Los hombres estudiados tenían entre 24 y 56 años de edad, y se les dio un seguimiento de tres a 16 meses.

Más de 70 de ellos usaron extensores de pene, y seis experimentaron problemas menores como hematomas, dolor y picazón. Gontero señaló que los dispositivos lograron aumentos promedios de longitud en flacidez de entre medio y 2.5 centímetros (0.2 a una pulgada), y los hombres que lograron los mejores resultados apuntaron a su satisfacción.

“La aplicación de fuerzas de tracción progresivas y constantes es una técnica muy antigua usada por nuestros ancestros, y actualmente en algunas poblaciones tribales, para alargar el pene o el cuello”, aseguró.

Gontero dijo que la terapia cognitivo conductual podría ayudar a fomentar la confianza en algunos hombres.

Los tratamientos de vacío a largo plazo no parecen eficaces, pues no producen cambios físicos significativos luego de seis meses, dijo Gontero, pero sí ofrecieron cierto grado de satisfacción psicológica.

Gontero y colegas no encontraron evidencia científica que respaldara los ejercicios para alargar el pene.

El Dr.
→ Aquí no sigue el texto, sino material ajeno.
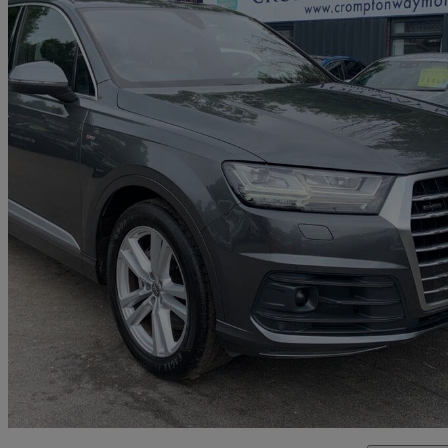
2015 Audi Q7
3.0 Tdi Quattro S Line 5dr Tip Auto
82,935 miles
£17,995
Good De
Bolton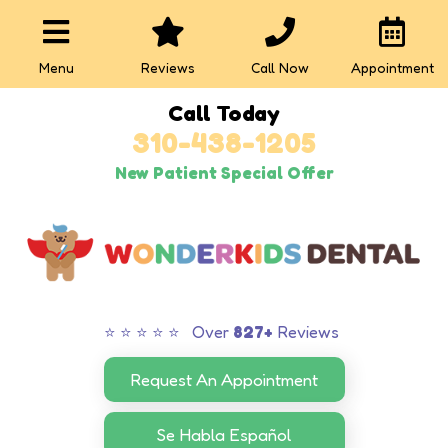
Menu
Reviews
Call Now
Appointment
Call Today
310-438-1205
New Patient Special Offer
⭐ ⭐ ⭐ ⭐ ⭐ Over
827+
Reviews
Request An Appointment
Se Habla Español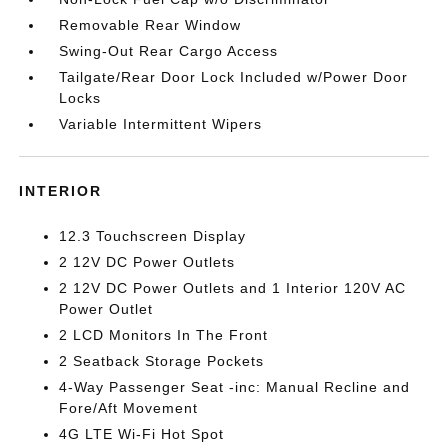
Removable Rear Window
Swing-Out Rear Cargo Access
Tailgate/Rear Door Lock Included w/Power Door
Locks
Variable Intermittent Wipers
INTERIOR
12.3 Touchscreen Display
2 12V DC Power Outlets
2 12V DC Power Outlets and 1 Interior 120V AC
Power Outlet
2 LCD Monitors In The Front
2 Seatback Storage Pockets
4-Way Passenger Seat -inc: Manual Recline and
Fore/Aft Movement
4G LTE Wi-Fi Hot Spot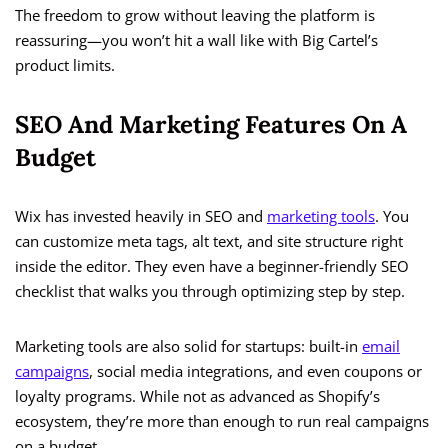
The freedom to grow without leaving the platform is
reassuring—you won’t hit a wall like with Big Cartel’s
product limits.
SEO And Marketing Features On A
Budget
Wix has invested heavily in SEO and
marketing tools
. You
can customize meta tags, alt text, and site structure right
inside the editor. They even have a beginner-friendly SEO
checklist that walks you through optimizing step by step.
Marketing tools are also solid for startups: built-in
email
campaigns
, social media integrations, and even coupons or
loyalty programs. While not as advanced as Shopify’s
ecosystem, they’re more than enough to run real campaigns
on a budget.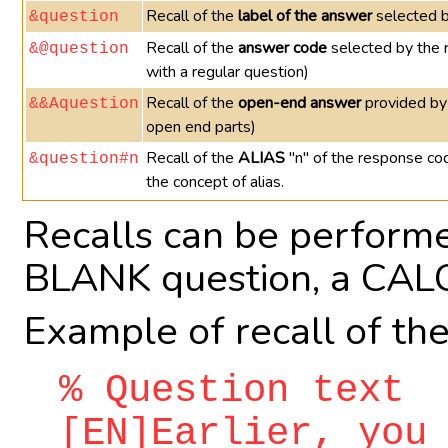
Recall of the
label of the answer
selected b
&question
Recall of the
answer code
selected by the 
&@question
with a regular question)
Recall of the
open-end answer
provided by
&&Aquestion
open end parts)
Recall of the
ALIAS
"n" of the response co
&question#n
the concept of alias.
Recalls can be performe
BLANK question, a CALC
Example of recall of th
% Question text
[EN]Earlier, you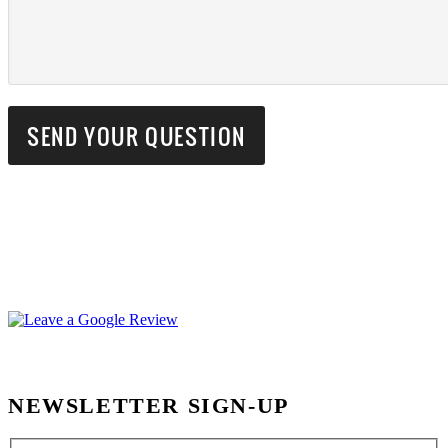
NEWSLETTER SIGN-UP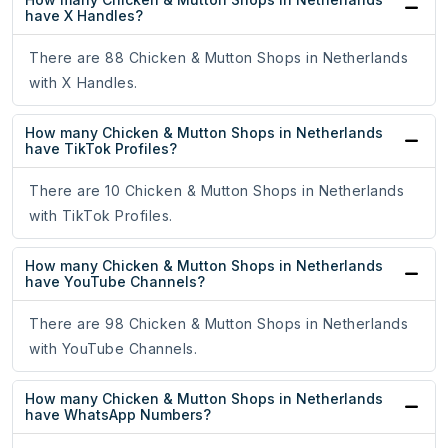
have X Handles?
There are 88 Chicken & Mutton Shops in Netherlands
with X Handles.
How many Chicken & Mutton Shops in Netherlands
have TikTok Profiles?
There are 10 Chicken & Mutton Shops in Netherlands
with TikTok Profiles.
How many Chicken & Mutton Shops in Netherlands
have YouTube Channels?
There are 98 Chicken & Mutton Shops in Netherlands
with YouTube Channels.
How many Chicken & Mutton Shops in Netherlands
have WhatsApp Numbers?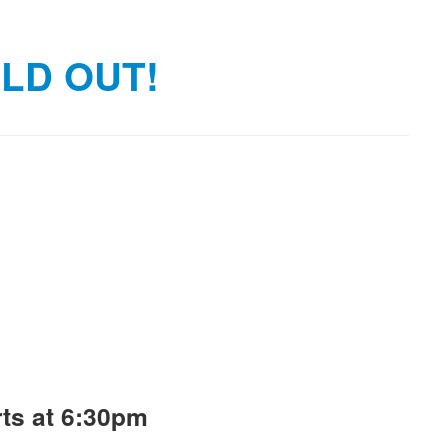
OLD OUT!
ts at 6:30pm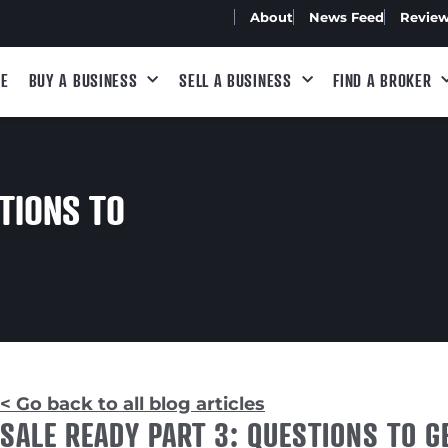
About
News Feed
Revie
E
BUY A BUSINESS
SELL A BUSINESS
FIND A BROKER
TIONS TO
< Go back to all blog articles
SALE READY PART 3: QUESTIONS TO G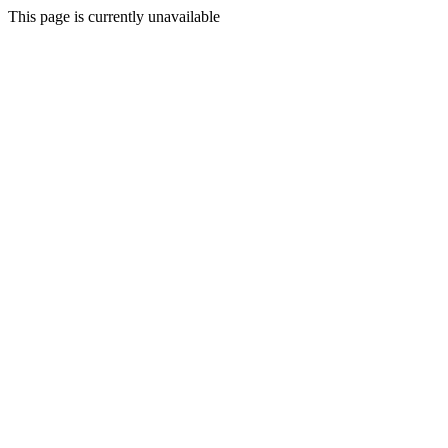
This page is currently unavailable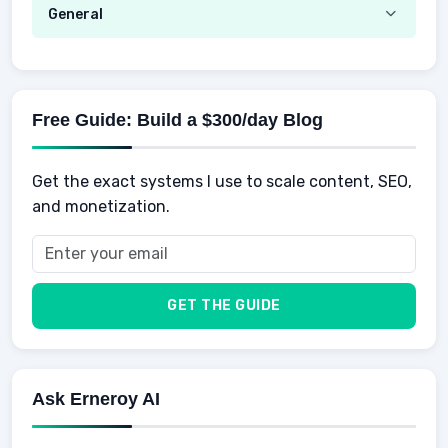
Hustle
Emotional Development
General
AI Tools
Spending
Making Money
Mental / Intellectual Development
Knowledge
AI for business
Credits
Social Development
Mens Diet
AI for Personal Finance
Savings
Physical Development
Kids
Free Guide: Build a $300/day Blog
Retirement
Professional & Career Development
Sports
Finance
Get the exact systems I use to scale content, SEO,
School
Insurance
and monetization.
Health
Taxes
Food
Vehicles & Cars
Men
GET THE GUIDE
Women
Buyers
Ask Erneroy AI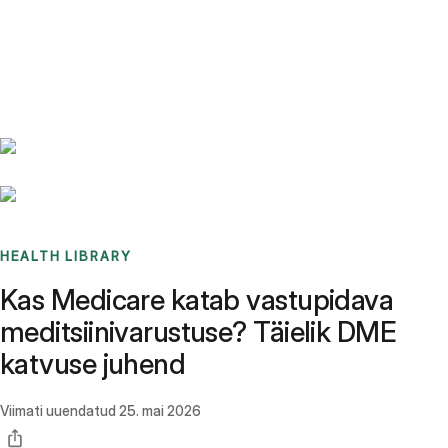
Benchmarks
Stories
FAQ
Sign up / Log in
HEALTH LIBRARY
Kas Medicare katab vastupidava
meditsiinivarustuse? Täielik DME
katvuse juhend
Viimati uuendatud
25. mai 2026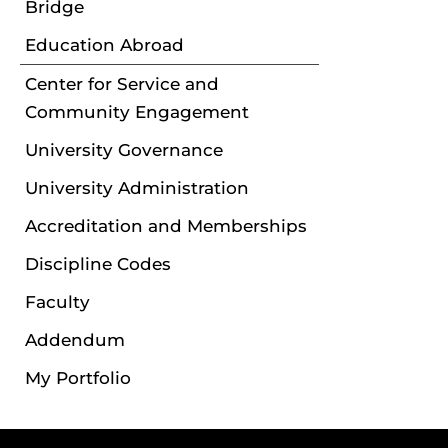
Bridge
Education Abroad
Center for Service and
Community Engagement
University Governance
University Administration
Accreditation and Memberships
Discipline Codes
Faculty
Addendum
My Portfolio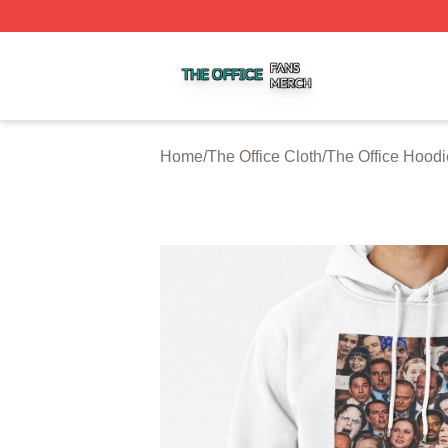
The Office Shop ⚡️ Officially Licensed The Office Merch S
Home
/
The Office Cloth
/
The Office Hoodi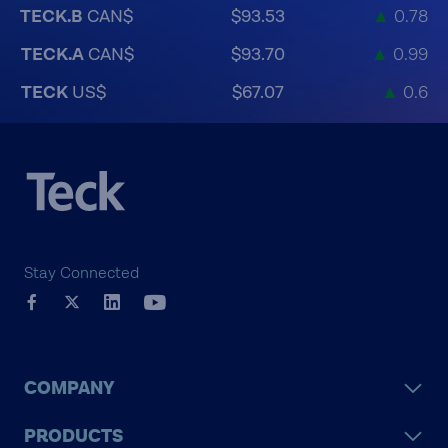
TECK.B
CAN$
$93.53
▲
0.78
TECK.A
CAN$
$93.70
▲
0.99
TECK
US$
$67.07
▲
0.6
Stay Connected
COMPANY
PRODUCTS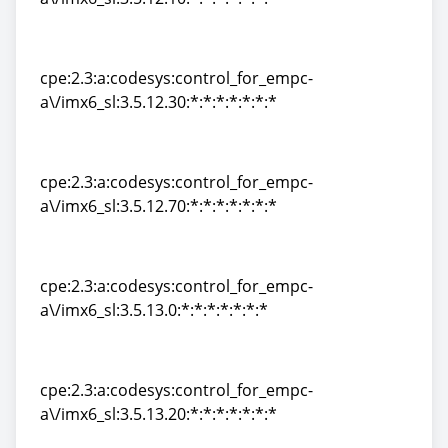
cpe:2.3:a:codesys:control_for_empc-
a\/imx6_sl:3.5.12.10:*:*:*:*:*:*:*
cpe:2.3:a:codesys:control_for_empc-
a\/imx6_sl:3.5.12.30:*:*:*:*:*:*:*
cpe:2.3:a:codesys:control_for_empc-
a\/imx6_sl:3.5.12.30:*:*:*:*:*:*:*
cpe:2.3:a:codesys:control_for_empc-
a\/imx6_sl:3.5.12.70:*:*:*:*:*:*:*
cpe:2.3:a:codesys:control_for_empc-
a\/imx6_sl:3.5.12.70:*:*:*:*:*:*:*
cpe:2.3:a:codesys:control_for_empc-
a\/imx6_sl:3.5.13.0:*:*:*:*:*:*:*
cpe:2.3:a:codesys:control_for_empc-
a\/imx6_sl:3.5.13.0:*:*:*:*:*:*:*
cpe:2.3:a:codesys:control_for_empc-
a\/imx6_sl:3.5.13.20:*:*:*:*:*:*:*
cpe:2.3:a:codesys:control_for_empc-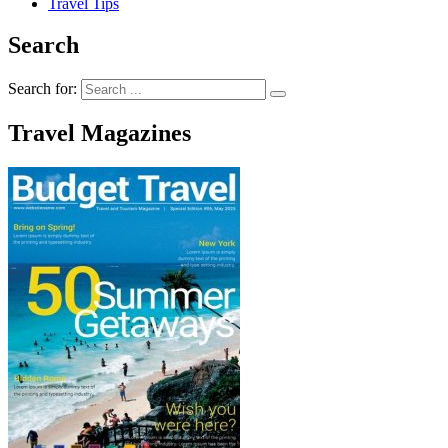
Travel Tips
Search
Search for:
Travel Magazines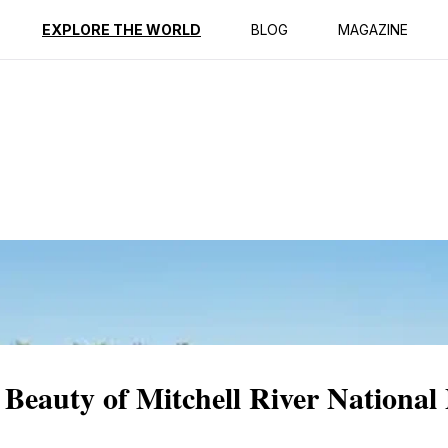
ption
Reviews
EXPLORE THE WORLD
BLOG
MAGAZINE
Beauty of Mitchell River National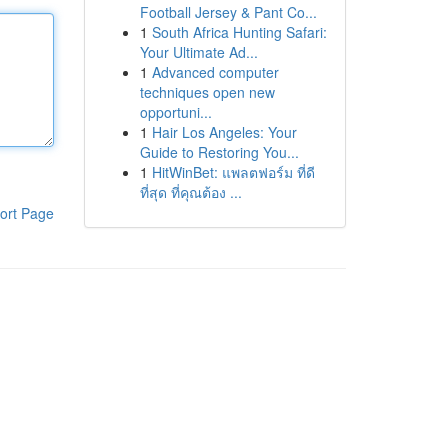
Football Jersey & Pant Co...
1
South Africa Hunting Safari:
Your Ultimate Ad...
1
Advanced computer
techniques open new
opportuni...
1
Hair Los Angeles: Your
Guide to Restoring You...
1
HitWinBet: แพลตฟอร์ม ที่ดี
ที่สุด ที่คุณต้อง ...
ort Page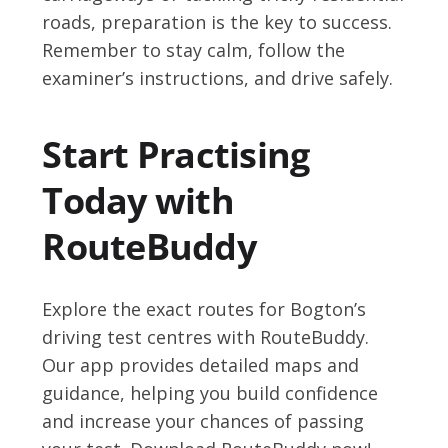
roads, preparation is the key to success.
Remember to stay calm, follow the
examiner’s instructions, and drive safely.
Start Practising
Today with
RouteBuddy
Explore the exact routes for Bogton’s
driving test centres with RouteBuddy.
Our app provides detailed maps and
guidance, helping you build confidence
and increase your chances of passing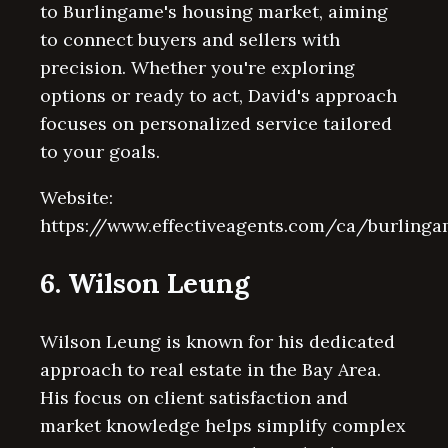
to Burlingame's housing market, aiming
to connect buyers and sellers with
precision. Whether you're exploring
options or ready to act, David's approach
focuses on personalized service tailored
to your goals.
Website:
https://www.effectiveagents.com/ca/burling
6. Wilson Leung
Wilson Leung is known for his dedicated
approach to real estate in the Bay Area.
His focus on client satisfaction and
market knowledge helps simplify complex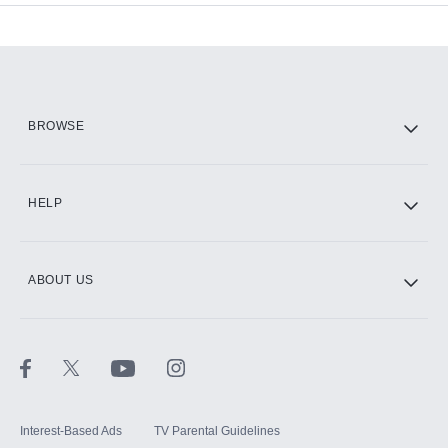
Add-ons available at an additional cost.
Add them up after you sign up for Hulu.
HBO Max
BROWSE
CINEMAX®
HELP
ABOUT US
Paramount+ with SHOWTIME
STARZ®
Interest-Based Ads
TV Parental Guidelines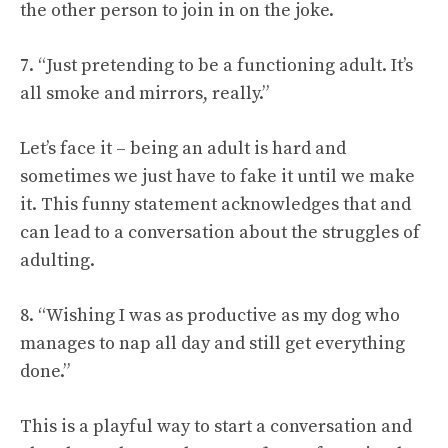
the other person to join in on the joke.
7. “Just pretending to be a functioning adult. It’s
all smoke and mirrors, really.”
Let’s face it – being an adult is hard and
sometimes we just have to fake it until we make
it. This funny statement acknowledges that and
can lead to a conversation about the struggles of
adulting.
8. “Wishing I was as productive as my dog who
manages to nap all day and still get everything
done.”
This is a playful way to start a conversation and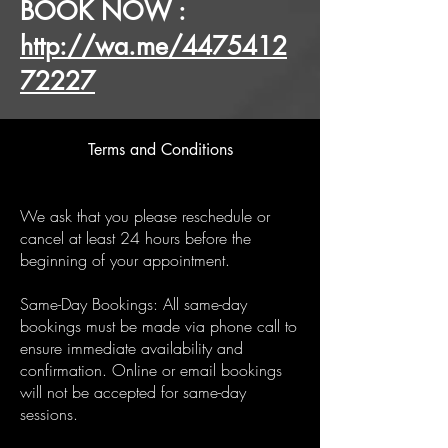
BOOK NOW :
http://wa.me/4475412
72227
Terms and Conditions
We ask that you please reschedule or
cancel at least 24 hours before the
beginning of your appointment.
Same-Day Bookings: All same-day
bookings must be made via phone call to
ensure immediate availability and
confirmation. Online or email bookings
will not be accepted for same-day
sessions.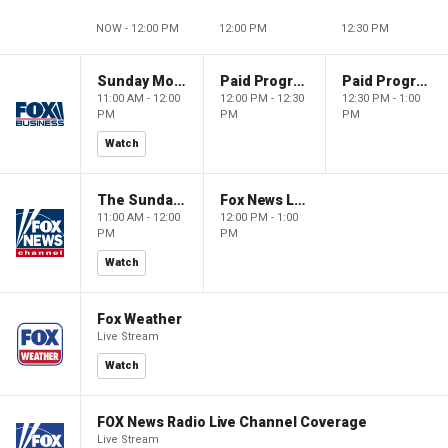
NOW - 12:00 PM
12:00 PM
12:30 PM
Sunday Morning Futures
Paid Programming
Paid Programming
11:00 AM - 12:00
12:00 PM - 12:30
12:30 PM - 1:00
PM
PM
PM
Watch
The Sunday Briefing
Fox News Live
11:00 AM - 12:00
12:00 PM - 1:00
PM
PM
Watch
Fox Weather
Live Stream
Watch
FOX News Radio Live Channel Coverage
Live Stream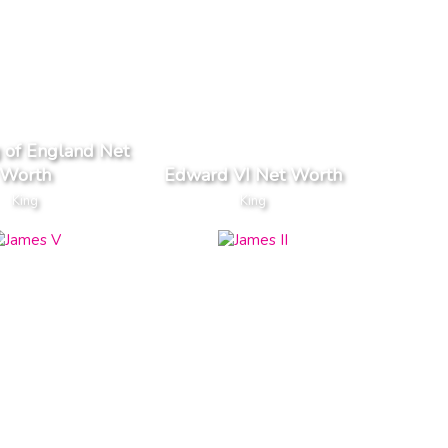
g of England Net
Worth
Edward VI Net Worth
King
King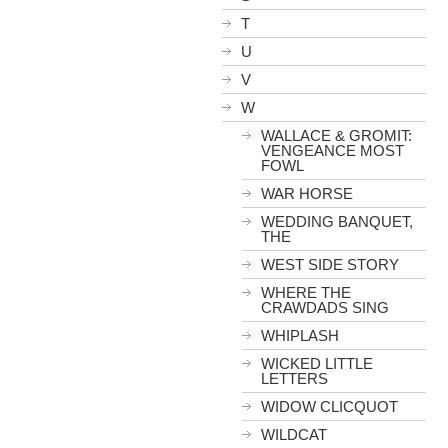
T
U
V
W
WALLACE & GROMIT:
VENGEANCE MOST
FOWL
WAR HORSE
WEDDING BANQUET,
THE
WEST SIDE STORY
WHERE THE
CRAWDADS SING
WHIPLASH
WICKED LITTLE
LETTERS
WIDOW CLICQUOT
WILDCAT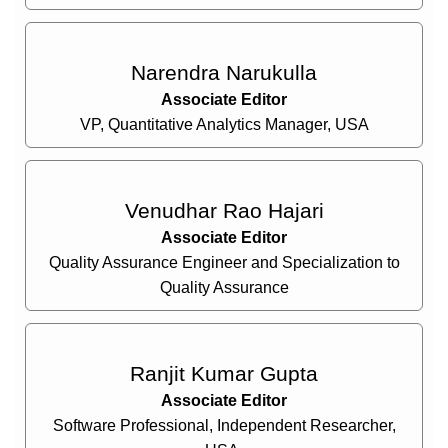
Narendra Narukulla
Associate Editor
VP, Quantitative Analytics Manager, USA
Venudhar Rao Hajari
Associate Editor
Quality Assurance Engineer and Specialization to
Quality Assurance
Ranjit Kumar Gupta
Associate Editor
Software Professional, Independent Researcher,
E. Douglas Whitehead, director de New York Phalloplasty y profesor clínico asociado de urología del Colegio de Medicina Albert Einstein de la ciudad de Nueva York, dijo que la cirugía de los ligamentos suspensorios para alargar el pene puede ser más eficaz cuando se combina con técnicas de estiramiento.

“El cuerpo humano, incluso el hueso, puede alargarse”, afirmó. “Así que estirar el pene, si se hace por tiempo suficiente, funcionará. En cualquier caso, la libido y el deseo son aún mejores, porque uno se ve y se siente mejor sobre sí mismo”.